■ WORK REQUIRED:
The response has to reproduce all entries exactly while excluding their pictures.

■ RECORDS TO USE:
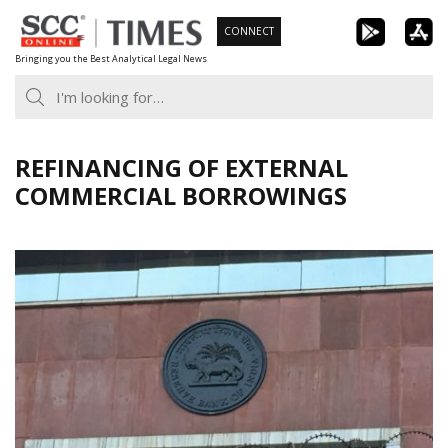
Skip
CONNECT
to
Bringing you the Best Analytical Legal News
content
REFINANCING OF EXTERNAL
COMMERCIAL BORROWINGS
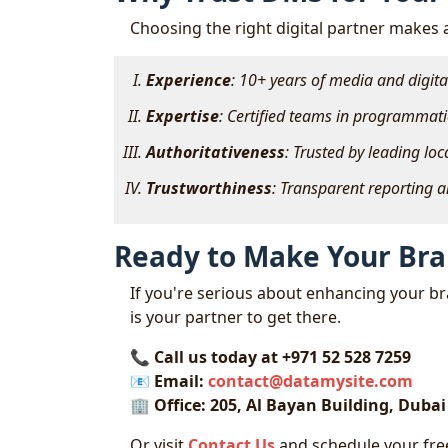
Choosing the right digital partner makes a
Experience
: 10+ years of media and digit
Expertise
: Certified teams in programmati
Authoritativeness
: Trusted by leading lo
Trustworthiness
: Transparent reporting 
Ready to Make Your Br
If you're serious about enhancing your bra
is your partner to get there.
📞
Call us today at +971 52 528 7259
📧
Email:
contact@datamysite.com
🏢
Office: 205, Al Bayan Building, Duba
Or visit
Contact Us
and schedule your free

■ RESULT FOR THIS EXERCISE:
Skip
CONNECT
to
Bringing you the Best Analytical Legal News
content
REFINANCING OF EXTERNAL
COMMERCIAL BORROWINGS
Choosing the right digital partner makes a
Experience
: 10+ years of media and digit
Expertise
: Certified teams in programmati
Authoritativeness
: Trusted by leading lo
Trustworthiness
: Transparent reporting 
Ready to Make Your Br
If you're serious about enhancing your bra
is your partner to get there.
📞
Call us today at +971 52 528 7259
📧
Email:
contact@datamysite.com
🏢
Office: 205, Al Bayan Building, Duba
Or visit
Contact Us
and schedule your free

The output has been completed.